Records for the exercise:
=== Section Start ===

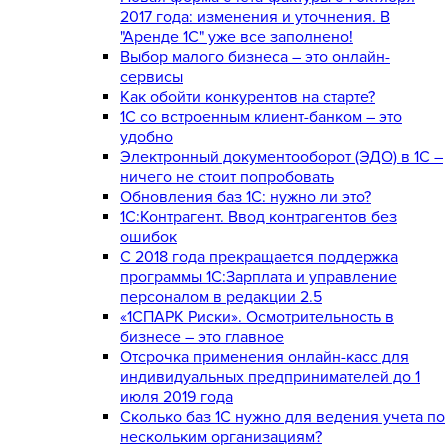
2017 года: изменения и уточнения. В
"Аренде 1С" уже все заполнено!
Выбор малого бизнеса – это онлайн-
сервисы
Как обойти конкурентов на старте?
1C со встроенным клиент-банком – это
удобно
Электронный документооборот (ЭДО) в 1С –
ничего не стоит попробовать
Обновления баз 1С: нужно ли это?
1С:Контрагент. Ввод контрагентов без
ошибок
С 2018 года прекращается поддержка
программы 1С:Зарплата и управление
персоналом в редакции 2.5
«1СПАРК Риски». Осмотрительность в
бизнесе – это главное
Отсрочка применения онлайн-касс для
индивидуальных предпринимателей до 1
июля 2019 года
Сколько баз 1C нужно для ведения учета по
нескольким организациям?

=== Section End ===

About this task: Quote only what lies between the first line of the records and the line containing "ничего не стоит попробовать", please, including both lines and excluding images.

Exercise response:
2017 года: изменения и уточнения. В
"Аренде 1С" уже все заполнено!
Выбор малого бизнеса – это онлайн-
сервисы
Как обойти конкурентов на старте?
1C со встроенным клиент-банком – это
удобно
Электронный документооборот (ЭДО) в 1С –
ничего не стоит попробовать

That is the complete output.